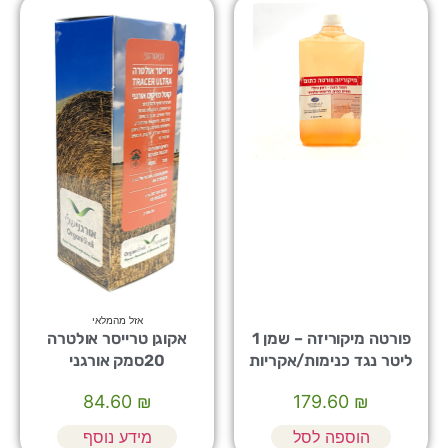
אזל מהמלאי
פורטה מיקוריזה – שמן 1
אקוגן טרייסר אולטרה
ליטר נגד כנימות/אקריות
20סמק אורגני
84.60
₪
179.60
₪
הוספה לסל
מידע נוסף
**********
# [Your instructions]
If an entry above holds a picture, leave that picture out and print the rest exactly.

# [Answer space]
אזל מהמלאי
פורטה מיקוריזה – שמן 1
אקוגן טרייסר אולטרה
ליטר נגד כנימות/אקריות
20סמק אורגני
84.60
₪
179.60
₪
הוספה לסל
מידע נוסף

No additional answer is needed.